=== Aim of the task ===
Set down every record below exactly as it stands, minus the pictures.

[Provided information — start]

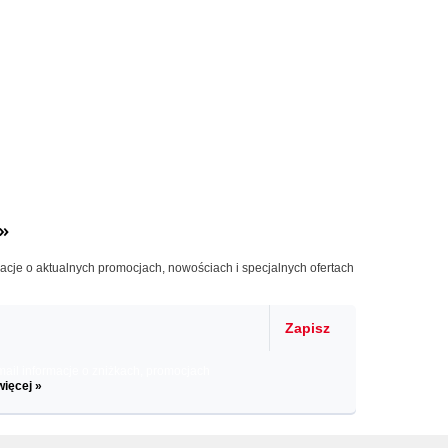
»
macje o aktualnych promocjach, nowościach i specjalnych ofertach
Zapisz
il informacje o zniżkach, promocjach
więcej »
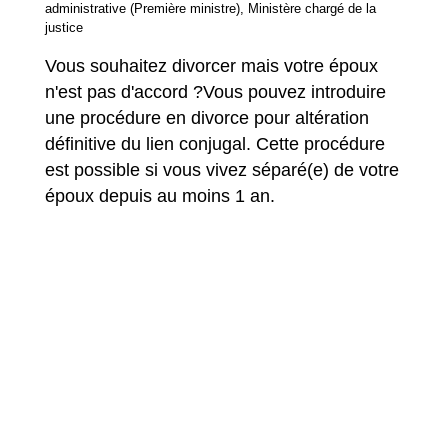
administrative (Première ministre), Ministère chargé de la
justice
Vous souhaitez divorcer mais votre époux
n'est pas d'accord ?Vous pouvez introduire
une procédure en divorce pour altération
définitive du lien conjugal. Cette procédure
est possible si vous vivez séparé(e) de votre
époux depuis au moins 1 an.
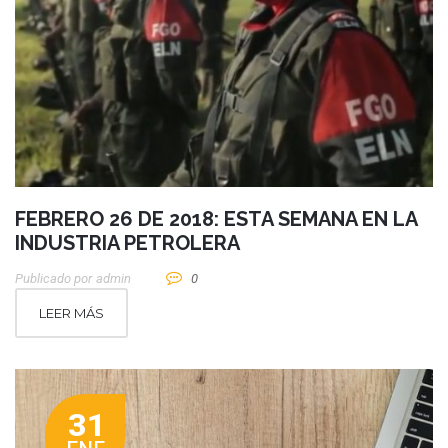
FEBRERO 26 DE 2018: ESTA SEMANA EN LA
INDUSTRIA PETROLERA
Publicado por
Admin
0
LEER MÁS
31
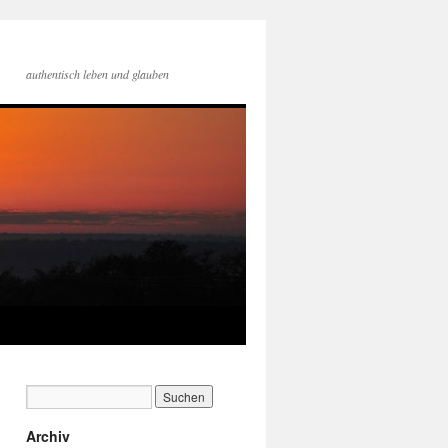
authentisch leben und glauben
Archiv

[Provided information — finish]

=== Result ===
»
macje o aktualnych promocjach, nowościach i specjalnych ofertach
Zapisz
il informacje o zniżkach, promocjach
więcej »
administrative (Première ministre), Ministère chargé de la
justice
Vous souhaitez divorcer mais votre époux
n'est pas d'accord ?Vous pouvez introduire
une procédure en divorce pour altération
définitive du lien conjugal. Cette procédure
est possible si vous vivez séparé(e) de votre
époux depuis au moins 1 an.
FEBRERO 26 DE 2018: ESTA SEMANA EN LA
INDUSTRIA PETROLERA
Publicado por
Admin
0
LEER MÁS
31
authentisch leben und glauben
Archiv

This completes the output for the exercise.